Telegraph Journalist of Maltese Ancestry Speaks about the Destruction of British Heritage

From Admiral Rooke’s seizure of Gibraltar in 1704 to the lowering of the Union Jack at Fort St Angelo in March 1979, a string of stations ran from the Pillars of Hercules to the Levant – Minorca, Malta, the Ionian Islands, briefly Sicily, finally Cyprus – which gave the inland sea the character of a British mare nostrum.

These were vital ports and harbours allowing the Royal Navy to protect the routes to India, southern Europe, and North Africa. And the commercial and maritime genius of the British people was no less manifested in their Mediterranean empire. As G.F. Leckie observed in 1808, the British should “form for ourselves an insular empire, complete in its parts, and sufficient to itself”.

How times have changed. For those acquainted with the depressing recent record of Maltese attitudes to the island’s British past, the news last week was hardly surprising. Malta’s planning commissars rejected the final appeal against the demolition of the Chambray Barracks: an imposing nineteenth-century sandstone range built within the Knights’ old fort to house British soldiers and their families. The arcaded façade will be lifted off, and its mangled remains will be “incorporated” – that euphemism for taxidermy again – into a five-star hotel.

The same logic operates a few hundred miles to the east. Since the March drone strike on RAF Akrotiri, Cypriot president Christodoulides has called for a renegotiation of the sovereign base areas. Tellingly, he described the bases as “a colonial consequence”. Quite how long the Ministry of Defence’s position that sovereignty is not on the table holds, in the age of post-Chagos imagination, is anyone’s guess.

British history in the Mediterranean is not often rhapsodised.
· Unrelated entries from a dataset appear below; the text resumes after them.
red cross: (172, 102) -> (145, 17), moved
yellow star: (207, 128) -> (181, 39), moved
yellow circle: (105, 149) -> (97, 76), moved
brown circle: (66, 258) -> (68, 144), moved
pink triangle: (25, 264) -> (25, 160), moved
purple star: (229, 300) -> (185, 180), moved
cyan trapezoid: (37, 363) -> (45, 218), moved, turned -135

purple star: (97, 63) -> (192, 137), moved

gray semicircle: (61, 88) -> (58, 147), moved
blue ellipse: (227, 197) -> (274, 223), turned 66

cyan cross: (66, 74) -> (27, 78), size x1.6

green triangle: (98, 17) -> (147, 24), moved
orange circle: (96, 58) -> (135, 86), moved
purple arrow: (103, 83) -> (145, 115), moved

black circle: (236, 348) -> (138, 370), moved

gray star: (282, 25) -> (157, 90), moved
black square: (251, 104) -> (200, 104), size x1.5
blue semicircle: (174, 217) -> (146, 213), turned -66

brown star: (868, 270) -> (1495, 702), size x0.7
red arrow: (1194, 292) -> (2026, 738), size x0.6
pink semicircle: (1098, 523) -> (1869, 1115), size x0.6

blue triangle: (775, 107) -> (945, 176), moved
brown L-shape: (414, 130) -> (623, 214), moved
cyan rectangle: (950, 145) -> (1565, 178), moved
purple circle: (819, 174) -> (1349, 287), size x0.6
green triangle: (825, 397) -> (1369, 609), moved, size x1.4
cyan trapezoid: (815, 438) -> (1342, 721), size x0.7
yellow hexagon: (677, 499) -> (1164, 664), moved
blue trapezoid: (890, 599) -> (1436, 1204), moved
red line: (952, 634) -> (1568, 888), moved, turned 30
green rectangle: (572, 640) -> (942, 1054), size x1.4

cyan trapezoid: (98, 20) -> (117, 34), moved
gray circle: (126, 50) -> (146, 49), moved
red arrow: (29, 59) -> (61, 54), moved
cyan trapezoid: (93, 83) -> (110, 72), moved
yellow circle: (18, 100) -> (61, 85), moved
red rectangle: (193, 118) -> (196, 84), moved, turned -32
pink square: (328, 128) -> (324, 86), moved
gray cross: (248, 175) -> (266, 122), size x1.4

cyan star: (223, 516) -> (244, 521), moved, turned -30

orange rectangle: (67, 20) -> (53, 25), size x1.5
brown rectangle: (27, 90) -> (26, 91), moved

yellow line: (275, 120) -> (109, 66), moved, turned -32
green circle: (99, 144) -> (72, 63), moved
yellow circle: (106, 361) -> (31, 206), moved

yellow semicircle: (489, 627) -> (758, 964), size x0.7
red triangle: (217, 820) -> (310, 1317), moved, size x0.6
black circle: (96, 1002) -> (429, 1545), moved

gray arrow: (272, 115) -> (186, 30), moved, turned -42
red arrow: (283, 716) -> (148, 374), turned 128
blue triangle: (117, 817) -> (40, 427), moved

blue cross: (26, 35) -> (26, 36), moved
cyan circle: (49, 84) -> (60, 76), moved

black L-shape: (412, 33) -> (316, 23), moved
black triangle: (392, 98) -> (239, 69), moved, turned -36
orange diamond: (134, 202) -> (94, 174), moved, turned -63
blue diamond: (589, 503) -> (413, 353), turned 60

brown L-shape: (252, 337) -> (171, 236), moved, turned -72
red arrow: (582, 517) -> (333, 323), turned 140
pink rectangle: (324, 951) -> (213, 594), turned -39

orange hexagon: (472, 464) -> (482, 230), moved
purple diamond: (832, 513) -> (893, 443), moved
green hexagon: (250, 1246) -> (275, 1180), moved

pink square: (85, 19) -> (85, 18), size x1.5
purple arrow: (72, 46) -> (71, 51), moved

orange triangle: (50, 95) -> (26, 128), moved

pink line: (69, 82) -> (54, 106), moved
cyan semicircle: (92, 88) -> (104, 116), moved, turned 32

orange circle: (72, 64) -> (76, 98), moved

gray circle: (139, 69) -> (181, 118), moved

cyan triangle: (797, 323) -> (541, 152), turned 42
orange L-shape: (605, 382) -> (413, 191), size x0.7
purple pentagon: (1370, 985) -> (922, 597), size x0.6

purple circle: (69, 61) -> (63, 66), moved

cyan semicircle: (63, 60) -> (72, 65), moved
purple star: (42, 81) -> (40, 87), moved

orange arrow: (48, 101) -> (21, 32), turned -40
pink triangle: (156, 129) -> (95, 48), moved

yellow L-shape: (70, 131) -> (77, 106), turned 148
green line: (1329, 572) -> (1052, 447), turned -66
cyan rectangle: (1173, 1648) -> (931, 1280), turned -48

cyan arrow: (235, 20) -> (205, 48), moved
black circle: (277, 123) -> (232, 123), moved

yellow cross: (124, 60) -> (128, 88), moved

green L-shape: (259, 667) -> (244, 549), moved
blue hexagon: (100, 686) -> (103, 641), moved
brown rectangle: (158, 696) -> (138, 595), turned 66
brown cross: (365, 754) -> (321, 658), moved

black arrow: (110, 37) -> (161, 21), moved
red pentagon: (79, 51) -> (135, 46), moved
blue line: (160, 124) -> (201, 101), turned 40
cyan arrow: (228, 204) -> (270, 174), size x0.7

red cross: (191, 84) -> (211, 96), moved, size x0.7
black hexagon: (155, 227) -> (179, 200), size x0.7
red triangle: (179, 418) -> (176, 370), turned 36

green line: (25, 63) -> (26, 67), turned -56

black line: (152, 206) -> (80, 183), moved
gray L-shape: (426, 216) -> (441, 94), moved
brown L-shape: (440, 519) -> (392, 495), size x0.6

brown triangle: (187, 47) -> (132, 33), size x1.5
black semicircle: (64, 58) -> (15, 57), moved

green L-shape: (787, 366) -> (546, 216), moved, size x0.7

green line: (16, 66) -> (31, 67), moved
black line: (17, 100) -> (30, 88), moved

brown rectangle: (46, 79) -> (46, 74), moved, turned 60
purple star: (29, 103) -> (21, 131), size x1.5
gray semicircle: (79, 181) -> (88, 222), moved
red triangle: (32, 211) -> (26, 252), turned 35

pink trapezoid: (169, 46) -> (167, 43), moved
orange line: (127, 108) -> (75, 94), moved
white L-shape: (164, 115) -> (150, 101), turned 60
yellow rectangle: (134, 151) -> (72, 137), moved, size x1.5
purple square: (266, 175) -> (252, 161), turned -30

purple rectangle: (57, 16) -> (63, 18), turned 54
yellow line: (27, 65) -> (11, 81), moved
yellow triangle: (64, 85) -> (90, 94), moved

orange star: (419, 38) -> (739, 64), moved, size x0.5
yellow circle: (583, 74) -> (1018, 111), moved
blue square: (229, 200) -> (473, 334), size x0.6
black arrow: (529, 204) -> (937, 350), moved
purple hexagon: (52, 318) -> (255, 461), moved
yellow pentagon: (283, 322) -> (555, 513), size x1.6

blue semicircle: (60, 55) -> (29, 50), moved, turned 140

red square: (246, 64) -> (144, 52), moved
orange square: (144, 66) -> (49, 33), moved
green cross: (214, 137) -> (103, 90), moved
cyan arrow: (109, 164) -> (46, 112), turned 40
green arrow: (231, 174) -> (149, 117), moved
And yet, beyond its strategic and naval importance, this was an area of remarkable literary fertility and outstanding characters.

Coleridge served, in an opium-shaded interlude, as Public Secretary in the British administration of Malta in 1805; the dissolute Lord Byron died at Missolonghi nineteen years later for a Greek state which the Royal Navy was already half-creating; Edward Lear filled his Corfiot years with watercolours that remain the loveliest record of any British colonial possession; Lawrence Durrell found in Kalami the ancient Corcyra of Prospero’s Cell, in Rhodes his Marine Venus, and in Bellapais the bitterest of his lemons; Patrick Leigh Fermor walked the Mani with a notebook and, on a darker night, drove past twenty-two German checkpoints in occupied Heraklion in a kidnapped general’s staff car.

The barren landscape produced a particular British type – sun-scorched, philhellene, often slightly disreputable, fluent in three languages and at home in none. A type that is now tragically extinct.

The long shadow of the world which produced that type is slowly vanishing too. Gozo is no longer the isle of Lear’s watercolours or of the young Prince Philip’s first married years. Today it is simply another stretch of coast given over to poured concrete and infinity pools.

The same is happening to Limassol, to Larnaca and to Valletta itself, where the city my Maltese ancestors knew – the King’s Own Band Club, the Anglo-Maltese Union Bar, the marble Queen Victoria – feels increasingly like a museum exhibit awaiting its boutique-hotel conversion.

The British Mediterranean is perhaps in its closing chapter. But as we turn the final pages, it is worth knowing what is being lost at Chambray, and watching what happens next at Akrotiri. For nearly three centuries the British were not only the people of the Atlantic archipelago. They were also a people of the middle sea; and what an extraordinary set of people they were.